Esso stabilisce che, oltre al contratto e al fatto illecito, possono essere fonti delle obbligazioni qualsiasi altro atto o fatto idoneo a produrle in conformità con l’ordinamento giuridico.
Il riferimento alla conformità all’ordinamento giuridico non è evidentemente alla sola legge (perché altrimenti si determinerebbe un sistema “chiuso”) ma ai principi generali dell’ordinamento, alla stregua dei quali bisogna valutare la idoneità, o meno, di una determinata fonte.
Ciò non toglie, però, che il legislatore abbia potuto prevedere delle fonti tipiche delle obbligazioni diverse dal contratto o dal fatto illecito.
Un esempio di ciò sono le “promesse unilaterali” disciplinate agli artt. 1987 e ss. del codice civile.
Con riferimento a questa categoria si discute in dottrina e giurisprudenza della possibilità che esistano altre forme di promesse unilaterali non codificate. Il dibattito nasce in primo luogo dalla prescrizione contenuta nell'articolo 1987 del codice civile secondo cui "la promessa unilaterale non produce effetti obbligatori fuori dei casi ammessi dalla legge".
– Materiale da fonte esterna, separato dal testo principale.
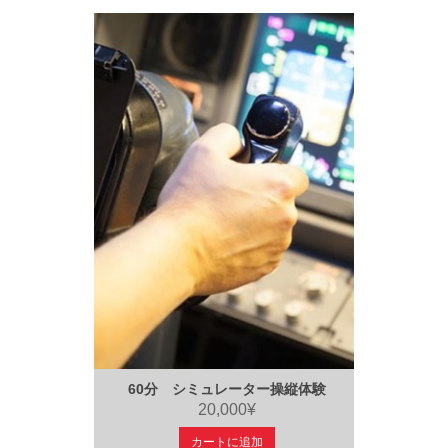
60分 シミュレーター操縦体験
20,000¥
カートに追加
In secondo luogo si discute proprio sulla possibilità, in generale, di assumere unilateralmente un'obbligazione in assenza del consenso dell'altra parte.
Come noto, infatti, il consenso riveste nell'ambito delle obbligazioni la duplice funzione di tutelare la sfera giuridica del terzo da un'ingerenza altrui (anche se vantaggiosa, è comunque non voluta) e di individuare l'interesse meritevole di tutela del proponente che costituisce la causa dell'obbligazione e in assenza della quale la stessa non potrebbe esistere.
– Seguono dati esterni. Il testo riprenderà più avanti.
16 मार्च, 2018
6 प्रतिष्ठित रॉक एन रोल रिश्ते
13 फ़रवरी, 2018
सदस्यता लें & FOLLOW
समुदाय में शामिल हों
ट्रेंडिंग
Se, dunque, nelle promesse unilaterali “tipiche” una causa vaga (promessa al pubblico) o del tutto bizzarra (come possibile delle donazioni obbligatoria) è compensata dalla tipicità degli effetti nel primo caso, e dalla rigidità della forma nel secondo caso, ciò non si può dire nel caso di promesse unilaterali del tutto atipiche.
Sul punto, in realtà, la giurisprudenza sembra avere superato del tutto il dogma della necessità del consenso e della intangibilità della sfera del terzo, ammettendo la possibilità di promesse unilaterali atipiche, sempre che si tratti di promesse interessate e rifiutabili ai sensi dell'articolo 1333 del codice civile.
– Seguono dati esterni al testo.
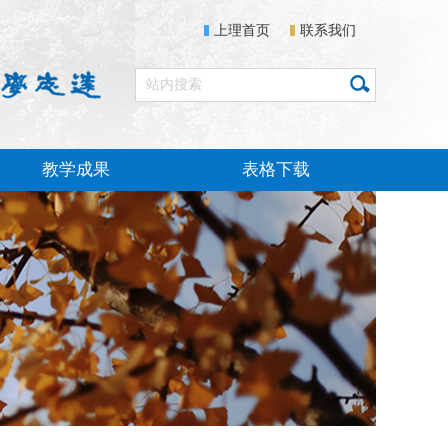
上理首页
联系我们
教学成果
表格下载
Proprio sull'articolo 1333 codice civile è doveroso precisare che la giurisprudenza parla in proposito di "negozio unilaterale rifiutabile" escludendo la equiparazione silenzio-accettazione che secondo parte della dottrina fonderebbe la natura bilaterale dell'istituto in questione.
Fatta questa doverosa premessa sulle possibili promesse unilaterali atipiche, è bene analizzare ora le forme tipiche della promessa di pagamento, della ricognizione di debito e della promessa al pubblico.

martedì 27 marzo 2012

Le Sezioni Unite sulla possibilità di impugnare immediatamente la decurtazione punti sulla patente.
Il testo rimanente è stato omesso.